Un long poème qui relève de la fluence, de la mobilité dynamique d’une écriture du débit et du départ, de la marche et du voyage. Une œuvre qui invite à sortir de nos rives individuelles, à retrouver les voies perdues du temps, à accompagner rythmiquement l’espace, à le comprendre corporellement et sensuellement à l’instar de ce que fait l’eau dans son perpétuel déploiement. « Le poème est le mimétisme le plus proche de la rivière. Une énergie de mots naît, coule et se perd dans l’océan des rythmes. » En suivant fleuves ou rivières, et plus spécialement les fleuves français qui coulent vers le Nord – le Rhin, l’Escaut, la Meuse – c’est le temps que Jacques Darras aime à remonter, celui de quelques étapes marquantes de son histoire personnelle, comme celui des eaux tumultueuses de l’Histoire et de l’âme humaine. Il le fait en jouant de la puissance réfléchissante de l’eau, et en s’abandonnant à la dérive de la rêverie associative, celle qui tisse des liens emblématiques entre nom et lieu comme entre l’être et le monde.

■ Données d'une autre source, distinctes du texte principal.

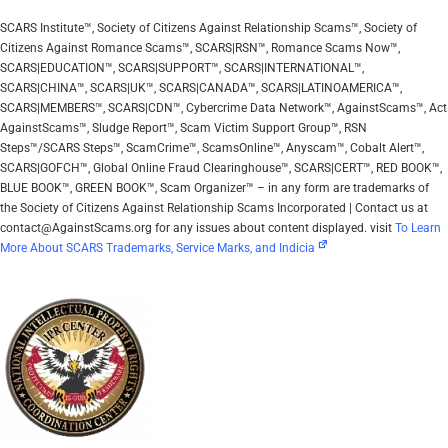
SCARS Institute™, Society of Citizens Against Relationship Scams™, Society of
Citizens Against Romance Scams™, SCARS|RSN™, Romance Scams Now™,
SCARS|EDUCATION™, SCARS|SUPPORT™, SCARS|INTERNATIONAL™,
SCARS|CHINA™, SCARS|UK™, SCARS|CANADA™, SCARS|LATINOAMERICA™,
SCARS|MEMBERS™, SCARS|CDN™, Cybercrime Data Network™, AgainstScams™, Act
AgainstScams™, Sludge Report™, Scam Victim Support Group™, RSN
Steps™/SCARS Steps™, ScamCrime™, ScamsOnline™, Anyscam™, Cobalt Alert™,
SCARS|GOFCH™, Global Online Fraud Clearinghouse™, SCARS|CERT™, RED BOOK™,
BLUE BOOK™, GREEN BOOK™, Scam Organizer™ – in any form are trademarks of
the Society of Citizens Against Relationship Scams Incorporated | Contact us at
contact@AgainstScams.org for any issues about content displayed. visit
To Learn
More About SCARS Trademarks, Service Marks, and Indicia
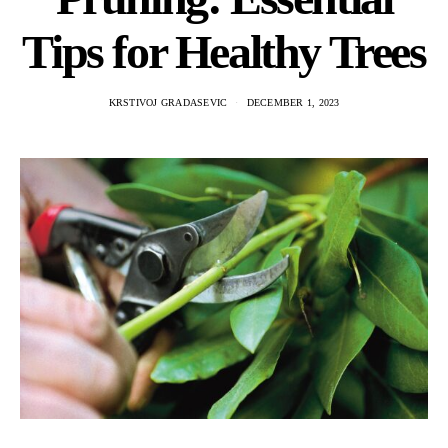
Tips for Healthy Trees
KRSTIVOJ GRADASEVIC
DECEMBER 1, 2023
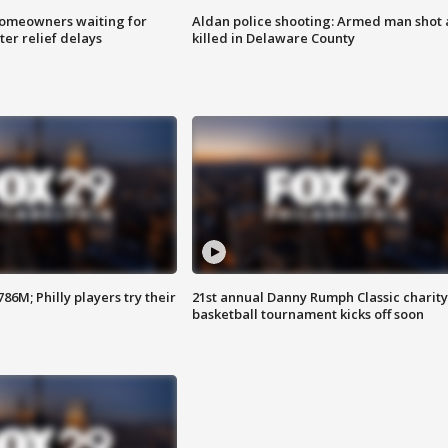
homeowners waiting for
Aldan police shooting: Armed man shot
ter relief delays
killed in Delaware County
86M; Philly players try their
21st annual Danny Rumph Classic charity
basketball tournament kicks off soon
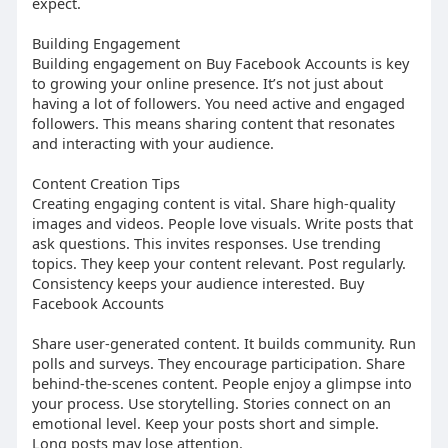
expect.
Building Engagement
Building engagement on Buy Facebook Accounts is key
to growing your online presence. It’s not just about
having a lot of followers. You need active and engaged
followers. This means sharing content that resonates
and interacting with your audience.
Content Creation Tips
Creating engaging content is vital. Share high-quality
images and videos. People love visuals. Write posts that
ask questions. This invites responses. Use trending
topics. They keep your content relevant. Post regularly.
Consistency keeps your audience interested. Buy
Facebook Accounts
Share user-generated content. It builds community. Run
polls and surveys. They encourage participation. Share
behind-the-scenes content. People enjoy a glimpse into
your process. Use storytelling. Stories connect on an
emotional level. Keep your posts short and simple.
Long posts may lose attention.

Livre donc, fait de pérégrinations conduites par le tracé déambulatoire des cours d’eau, et guidées par les rives sûres et solides de la culture de l’auteur. Il décrit, cite, résume, raconte, se souvient, fait le point et la part des choses. Comme dans un virtuose jeu de miroirs, le passé, l’Histoire, le vécu, la littérature, l’architecture, la peinture se réfléchissent dans la page. Parce qu’ils sont chargés d’Histoire, qu’ils traversent les grandes cités urbaines de l’Europe avec une majesté quasi seigneuriale, le Rhin, la Meuse, l’Escaut sont la source d’un continuum d’images, de paysages, de lieux, de pensées, d’humeurs commandés par ce qui s’offre à l’œil, à l’oreille ou à la réminiscence.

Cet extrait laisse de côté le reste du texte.